What is needed
Copy, word for word, the lines of the entries below between the one with "Clases inmersivas en múltiples mundos, disp" and the one with "Par mots-clé", inclusive, and leave out everything else.
BEGIN Entries supplied
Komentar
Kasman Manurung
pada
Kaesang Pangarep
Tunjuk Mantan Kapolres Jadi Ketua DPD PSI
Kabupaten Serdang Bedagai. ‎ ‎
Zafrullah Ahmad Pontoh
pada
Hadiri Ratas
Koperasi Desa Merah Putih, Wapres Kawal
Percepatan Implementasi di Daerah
END Entries supplied
BEGIN Entries supplied
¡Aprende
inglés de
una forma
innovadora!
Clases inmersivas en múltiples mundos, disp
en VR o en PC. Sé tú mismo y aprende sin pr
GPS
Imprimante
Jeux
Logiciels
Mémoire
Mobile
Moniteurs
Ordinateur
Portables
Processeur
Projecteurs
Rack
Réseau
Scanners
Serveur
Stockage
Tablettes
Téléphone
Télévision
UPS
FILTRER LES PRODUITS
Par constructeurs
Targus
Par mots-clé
END Entries supplied
BEGIN Entries supplied
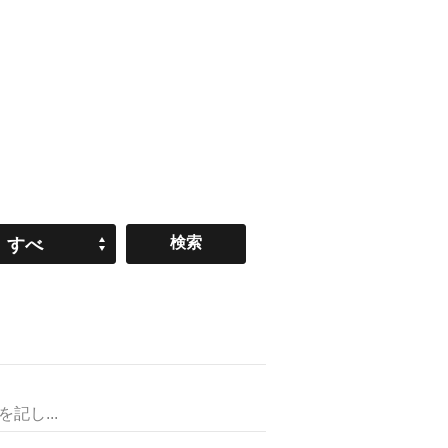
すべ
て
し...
END Entries supplied
Your solution
Clases inmersivas en múltiples mundos, disp
en VR o en PC. Sé tú mismo y aprende sin pr
GPS
Imprimante
Jeux
Logiciels
Mémoire
Mobile
Moniteurs
Ordinateur
Portables
Processeur
Projecteurs
Rack
Réseau
Scanners
Serveur
Stockage
Tablettes
Téléphone
Télévision
UPS
FILTRER LES PRODUITS
Par constructeurs
Targus
Par mots-clé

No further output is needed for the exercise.